The connection to Olson is made through his landmark poem “The Kingfishers”, whose first two sections are included in the appendix to “Trolling the Fisher King”. The first line is referred to throughout the book, serving once again as a kind of leitmotif as in Wagner’s “Parsifal”: What does not change/is the will to change. Did Charles Olson have the psychotherapeutic search for happiness in mind when he wrote these words? We do know that he, like Paul, was influenced by Jung. After reading Jung and Carl Kerenyi’s “Essays on a Science of Mythology”, Olson became convinced that mythology could become a science and was not dissuaded by Robert Creeley describing the phrase “science of mythology” in a letter to Olson as “crap”.

I suppose Olson is as important to Paul as Leon Trotsky was to me when I was developing intellectually as a young man. There certainly was enough of an affinity for Olson when I was young to have made him number one for me as well. When I went out to San Francisco in the summer of 1965, my intention was to be a poet not a revolutionary politician and programmer. It was best for me and the world that if noting else the war in Vietnam put an end to my literary aspirations (pretensions, really) since it would have taken me 10,000 years to become half the writer Paul Pines is. It is no exaggeration to say that if he is not the sole surviving practitioner of the New American Poetry, he certainly is the best.

Besides the shared affinity for Charles Olson, Paul’s book is filled with lovely recollections of a life spent as a sports fisherman. As someone who enjoyed ecstatic moments fishing in Sullivan County’s freshwater ponds and the Neversink River that flowed through it when I was young, I was returned to those days by reading Paul’s recollections:

In my Fisher King dream I’m using my childhood rig. Not the earliest one, a stick with a line and a hook, but a small fiberglass rod and spool reel. In those days I dug up night crawlers for bait in a section of Prospect Park where the earth was always damp. I later learned to handle a spinning reel, set the drag and cast and drop lures attached to a float. It was the middle rig I used in my dream, the one on which I hooked crappies (small sunfish) in Prospect Park Lake at the end of Harry S. Truman’s second term.

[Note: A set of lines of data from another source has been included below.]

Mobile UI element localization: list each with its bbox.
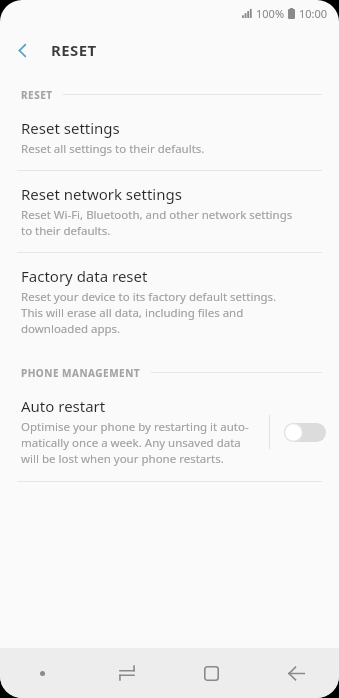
staticText: Reset all settings to their defaults. <box>21 141 205 157</box>
button[interactable]: Home <box>169 648 254 698</box>
staticText: 100% <box>256 6 285 21</box>
staticText: 10:00 <box>299 6 328 21</box>
button[interactable]: Keyboard <box>0 648 84 698</box>
staticText: Reset settings <box>21 118 120 138</box>
staticText: Reset your device to its factory default… <box>21 289 277 305</box>
staticText: downloaded apps. <box>21 321 121 337</box>
staticText: Optimise your phone by restarting it aut… <box>21 419 249 435</box>
staticText: RESET <box>21 88 53 102</box>
button[interactable]: Factory data reset <box>0 253 339 353</box>
button[interactable]: Auto restart <box>0 383 339 481</box>
button[interactable]: Auto restart <box>270 402 339 462</box>
staticText: Factory data reset <box>21 266 148 286</box>
button[interactable]: Back <box>254 648 339 698</box>
staticText: matically once a week. Any unsaved data <box>21 435 241 451</box>
staticText: RESET <box>51 40 97 60</box>
staticText: will be lost when your phone restarts. <box>21 451 224 467</box>
button[interactable]: Recents <box>84 648 169 698</box>
button[interactable]: Reset network settings <box>0 171 339 252</box>
staticText: This will erase all data, including file… <box>21 305 244 321</box>
button[interactable]: Reset settings <box>0 105 339 170</box>
staticText: Auto restart <box>21 396 106 416</box>
staticText: Reset network settings <box>21 184 182 204</box>
staticText: Reset Wi-Fi, Bluetooth, and other networ… <box>21 207 293 223</box>
staticText: PHONE MANAGEMENT <box>21 366 141 380</box>
staticText: to their defaults. <box>21 223 111 239</box>
button[interactable]: Back <box>0 28 44 72</box>
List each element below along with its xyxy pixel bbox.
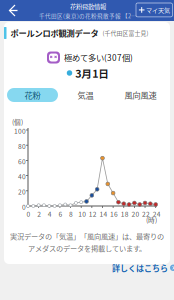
button[interactable]: マイ天気	[136, 3, 172, 17]
staticText: マイ天気	[146, 6, 170, 14]
staticText: 6	[58, 209, 62, 219]
staticText: 0	[22, 202, 26, 212]
staticText: 花粉飛散情報	[70, 2, 106, 11]
staticText: 風向風速	[124, 89, 156, 101]
staticText: (個)	[12, 117, 23, 127]
staticText: 2	[37, 209, 41, 219]
staticText: (時)	[146, 215, 157, 225]
staticText: 12	[89, 209, 97, 219]
staticText: 16	[110, 209, 118, 219]
staticText: 18	[121, 209, 129, 219]
button[interactable]: Back	[1, 0, 23, 21]
staticText: 気温	[78, 89, 94, 101]
staticText: ポールンロボ観測データ	[10, 27, 98, 39]
staticText: 60	[18, 156, 26, 166]
staticText: 花粉	[24, 89, 40, 101]
button[interactable]: 風向風速	[113, 88, 168, 102]
staticText: 千代田区(東京)の花粉飛散予報 【2…	[39, 12, 137, 20]
staticText: 14	[100, 209, 108, 219]
button[interactable]: 花粉	[7, 88, 58, 102]
staticText: 22	[142, 209, 150, 219]
staticText: 詳しくはこちら	[112, 262, 168, 274]
staticText: アメダスのデータを掲載しています。	[28, 243, 146, 253]
staticText: 実況データの「気温」「風向風速」は、最寄りの	[10, 231, 164, 241]
staticText: 20	[18, 187, 26, 196]
staticText: 80	[18, 141, 26, 151]
staticText: 40	[18, 172, 26, 181]
staticText: 24	[153, 209, 161, 219]
staticText: 20	[131, 209, 139, 219]
staticText: (千代田区富士見)	[102, 29, 148, 37]
button[interactable]: 詳しくはこちら	[112, 262, 174, 274]
button[interactable]: 気温	[58, 88, 113, 102]
staticText: 100	[14, 126, 26, 136]
staticText: 極めて多い(307個)	[64, 52, 133, 64]
staticText: 3月1日	[75, 65, 109, 81]
staticText: 10	[78, 209, 86, 219]
staticText: 0	[26, 209, 30, 219]
staticText: 4	[48, 209, 52, 219]
staticText: 8	[69, 209, 73, 219]
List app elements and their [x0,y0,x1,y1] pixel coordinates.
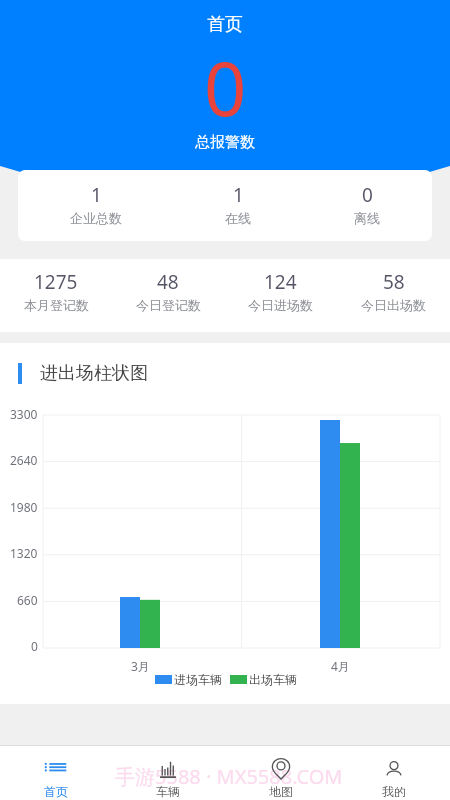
staticText: 1 [233,182,244,208]
button[interactable]: 地图 [224,750,337,800]
staticText: 手游5588 · MX5588.COM [115,763,343,790]
button[interactable]: 58 [337,254,450,327]
staticText: 0 [31,638,38,654]
staticText: 3300 [10,406,38,422]
staticText: 本月登记数 [24,297,89,313]
button[interactable]: 我的 [337,750,450,800]
staticText: 进出场柱状图 [40,362,148,385]
staticText: 今日进场数 [248,297,313,313]
staticText: 今日登记数 [136,297,201,313]
staticText: 总报警数 [195,133,255,152]
staticText: 660 [17,592,38,608]
staticText: 58 [383,269,405,295]
staticText: 0 [204,37,247,138]
button[interactable]: 0 [354,170,380,239]
staticText: 首页 [207,13,243,36]
staticText: 出场车辆 [249,672,297,687]
button[interactable]: 124 [224,254,337,327]
staticText: 1320 [10,545,38,561]
staticText: 4月 [331,658,350,674]
staticText: 首页 [44,784,68,799]
staticText: 1 [91,182,102,208]
staticText: 车辆 [156,784,180,799]
staticText: 在线 [225,210,251,226]
staticText: 进场车辆 [174,672,222,687]
staticText: 2640 [10,452,38,468]
staticText: 48 [157,269,179,295]
staticText: 企业总数 [70,210,122,226]
staticText: 地图 [269,784,293,799]
staticText: 今日出场数 [361,297,426,313]
button[interactable]: 48 [112,254,224,327]
staticText: 离线 [354,210,380,226]
button[interactable]: 1 [70,170,122,239]
button[interactable]: 1275 [0,254,112,327]
button[interactable]: 车辆 [112,750,224,800]
staticText: 0 [362,182,373,208]
button[interactable]: 1 [225,170,251,239]
staticText: 1980 [10,499,38,515]
staticText: 我的 [382,784,406,799]
staticText: 1275 [34,269,78,295]
button[interactable]: 首页 [0,750,112,800]
staticText: 124 [264,269,297,295]
staticText: 3月 [131,658,150,674]
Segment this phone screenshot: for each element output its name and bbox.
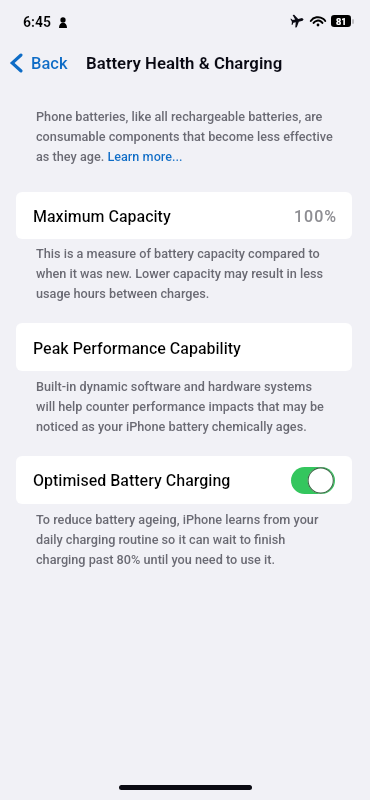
staticText: To reduce battery ageing, iPhone learns … — [36, 512, 334, 567]
staticText: This is a measure of battery capacity co… — [36, 246, 334, 301]
staticText: Built-in dynamic software and hardware s… — [36, 379, 334, 434]
staticText: Battery Health & Charging — [86, 53, 283, 73]
button[interactable]: Optimised Battery Charging toggle — [291, 467, 335, 494]
staticText: 6:45 — [23, 14, 52, 30]
staticText: Phone batteries, like all rechargeable b… — [36, 109, 334, 164]
staticText: Maximum Capacity — [33, 207, 171, 226]
staticText: Peak Performance Capability — [33, 339, 241, 358]
staticText: Back — [31, 54, 68, 73]
button[interactable]: Back — [5, 48, 74, 78]
staticText: 81 — [336, 16, 347, 27]
staticText: Optimised Battery Charging — [33, 471, 231, 490]
staticText: 100% — [294, 207, 338, 226]
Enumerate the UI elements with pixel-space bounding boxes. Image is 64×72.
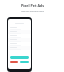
staticText: Find your new best friend bbox=[21, 10, 44, 13]
button[interactable] bbox=[8, 26, 31, 30]
button[interactable]: Adopt now bbox=[10, 56, 29, 59]
button[interactable] bbox=[8, 34, 31, 38]
button[interactable] bbox=[8, 42, 31, 46]
staticText: Pixel Pet Ads bbox=[21, 3, 44, 8]
button[interactable]: Share bbox=[20, 61, 29, 63]
button[interactable] bbox=[8, 38, 31, 42]
button[interactable] bbox=[8, 30, 31, 34]
button[interactable]: Favourite bbox=[10, 61, 18, 63]
button[interactable] bbox=[8, 46, 31, 50]
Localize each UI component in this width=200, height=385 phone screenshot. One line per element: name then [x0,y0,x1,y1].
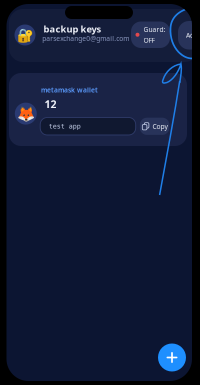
button[interactable]: Guard: [131,22,170,48]
button[interactable]: Copy [140,118,169,135]
staticText: Guard: [144,25,166,34]
button[interactable]: Add [158,344,186,372]
staticText: metamask wallet [41,86,98,94]
button[interactable]: Account [178,21,200,50]
staticText: 12 [44,97,56,111]
staticText: OFF [144,36,154,45]
staticText: test app [49,122,81,130]
staticText: parsexchange0@gmail.com [42,34,129,43]
staticText: Copy [152,122,167,131]
staticText: 🔐 [16,27,34,43]
staticText: Account [186,31,200,40]
staticText: 🦊 [17,105,35,122]
staticText: backup keys [44,23,102,35]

Just a few years after Paul was trolling Prospect Park, I was fishing alongside my father at Silver Lake in Woodridge, New York for what we called “sunnies”, another name for crappies, as well as bigger fish like the ferocious pickerel. I will never forget the day that my father took me to his secret worm-gathering cache, which was on the side of the road leaving Woodridge toward the Neversink River. He brought along a shovel and I toddled after him. Into a copse of trees, he began digging and quickly discovered pay dirt. He picked up a clump of very moist and very dark loam that was suffused with night-crawlers. He smiled and said, “We will fish with this”. For me, that was a Holy Grail of happiness that occurred only that once. It was too bad that his own Anfortas type psychic wounds suffered in the Battle of the Bulge prevented us from ever bonding like this again.

“Trolling with the Fisher King” can be purchased online from Chiron Publications.


1 Comment »

  1. Interesting post — one further detail on the movie: Jeff Bridges (shock jock) rants about yuppies taking over New York, and exhorts his listeners to get a gun and shoot them. One listener does just that, and happens to kill Robin Williams’s wife at a trendy NYC watering hole, which leads to Williams’s breakdown and slide into homelessness. They later meet, and form a remarkable bond. Powerful film. Mercedes Ruhl got “best actress” oscar for her performance.